[About this exercise]:
Except for the pictures, retype the records that follow exactly.

[Record set — start]

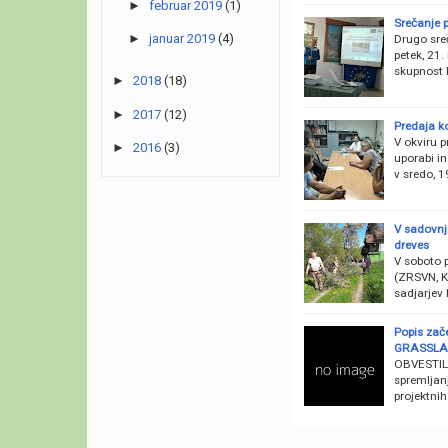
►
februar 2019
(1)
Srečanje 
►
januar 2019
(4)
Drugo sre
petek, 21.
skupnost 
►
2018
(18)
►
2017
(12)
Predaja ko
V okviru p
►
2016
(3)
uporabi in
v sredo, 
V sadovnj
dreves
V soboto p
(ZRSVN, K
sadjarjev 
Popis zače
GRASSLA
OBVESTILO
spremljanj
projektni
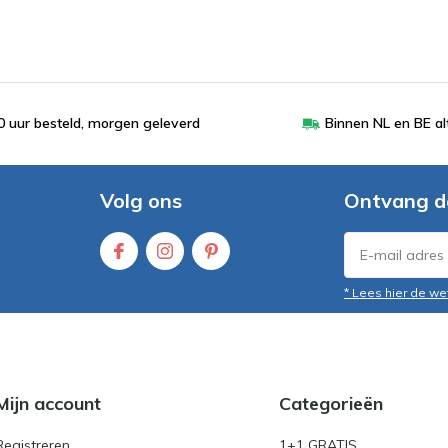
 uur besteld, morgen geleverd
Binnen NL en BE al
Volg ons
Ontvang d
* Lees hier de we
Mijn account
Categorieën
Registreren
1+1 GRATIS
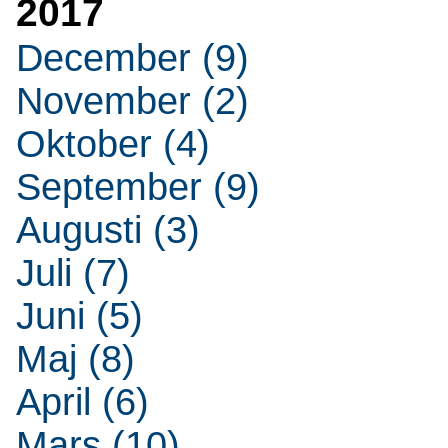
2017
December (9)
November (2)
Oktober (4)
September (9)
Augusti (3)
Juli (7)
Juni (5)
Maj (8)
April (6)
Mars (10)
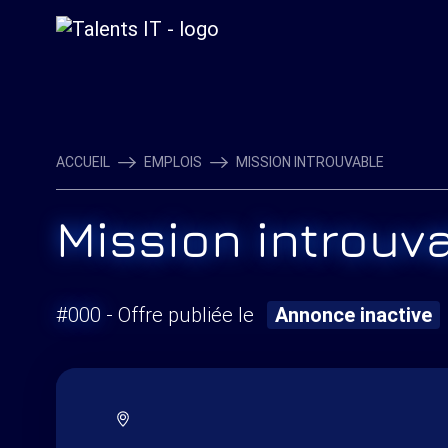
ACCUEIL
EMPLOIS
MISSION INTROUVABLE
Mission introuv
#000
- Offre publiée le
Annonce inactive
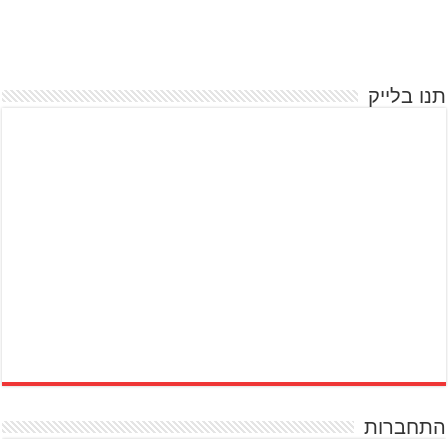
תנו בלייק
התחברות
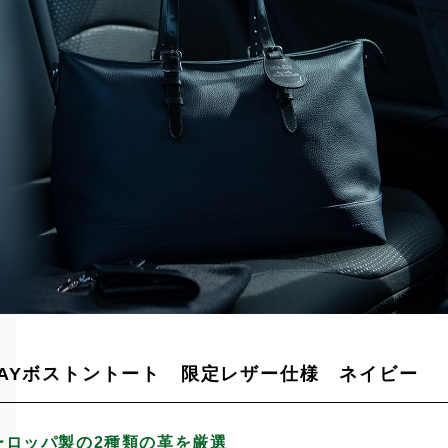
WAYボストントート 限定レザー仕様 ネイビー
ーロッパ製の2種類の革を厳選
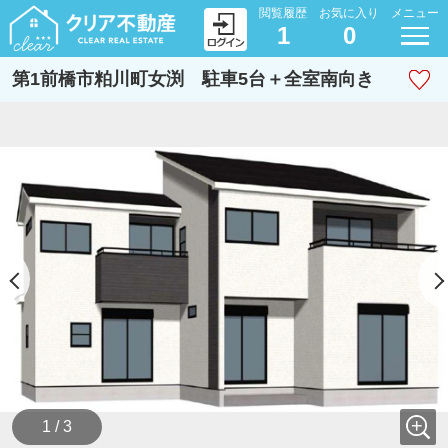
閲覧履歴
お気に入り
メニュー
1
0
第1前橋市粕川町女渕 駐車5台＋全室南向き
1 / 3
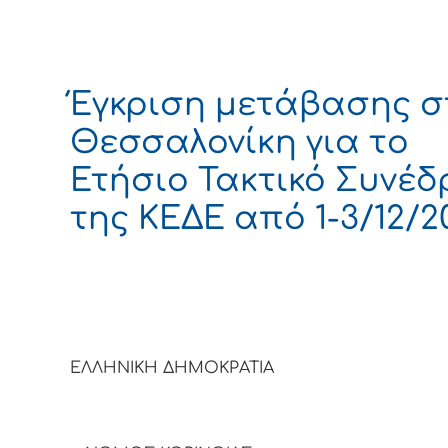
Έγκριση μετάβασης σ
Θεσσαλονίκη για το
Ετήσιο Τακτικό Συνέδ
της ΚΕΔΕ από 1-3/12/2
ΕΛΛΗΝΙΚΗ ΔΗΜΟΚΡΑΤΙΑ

[Record set — finish]

[Solution below]:
►
februar 2019
(1)
Srečanje 
►
januar 2019
(4)
Drugo sre
petek, 21.
skupnost 
►
2018
(18)
►
2017
(12)
Predaja ko
V okviru p
►
2016
(3)
uporabi in
v sredo, 
V sadovnj
dreves
V soboto p
(ZRSVN, K
sadjarjev 
Popis zače
GRASSLA
OBVESTILO
spremljanj
projektni
 uur besteld, morgen geleverd
Binnen NL en BE al
Volg ons
Ontvang d
* Lees hier de we
Mijn account
Categorieën
Registreren
1+1 GRATIS
2017
December (9)
November (2)
Oktober (4)
September (9)
Augusti (3)
Juli (7)
Juni (5)
Maj (8)
April (6)
Mars (10)
ACCUEIL
EMPLOIS
MISSION INTROUVABLE
Mission introuv
#000
- Offre publiée le
Annonce inactive
תנו בלייק
התחברות
WAYボストントート 限定レザー仕様 ネイビー
ーロッパ製の2種類の革を厳選
閲覧履歴
お気に入り
メニュー
1
0
第1前橋市粕川町女渕 駐車5台＋全室南向き
1 / 3
Έγκριση μετάβασης σ
Θεσσαλονίκη για το
Ετήσιο Τακτικό Συνέδ
της ΚΕΔΕ από 1-3/12/2
ΕΛΛΗΝΙΚΗ ΔΗΜΟΚΡΑΤΙΑ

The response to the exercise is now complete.